> **EXERCISE BRIEF**: Transcribe the records that follow. Keep every word exactly, and drop the pictures.

> **EXERCISE INPUTS**:
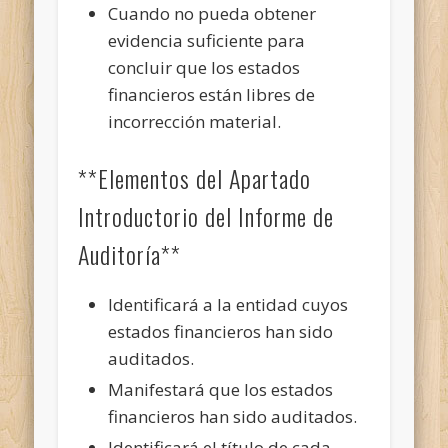
Cuando no pueda obtener
evidencia suficiente para
concluir que los estados
financieros están libres de
incorrección material.
**Elementos del Apartado
Introductorio del Informe de
Auditoría**
Identificará a la entidad cuyos
estados financieros han sido
auditados.
Manifestará que los estados
financieros han sido auditados.
Identificará el título de cada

> **EXPECTED OUTPUT**:
Cuando no pueda obtener
evidencia suficiente para
concluir que los estados
financieros están libres de
incorrección material.
**Elementos del Apartado
Introductorio del Informe de
Auditoría**
Identificará a la entidad cuyos
estados financieros han sido
auditados.
Manifestará que los estados
financieros han sido auditados.
Identificará el título de cada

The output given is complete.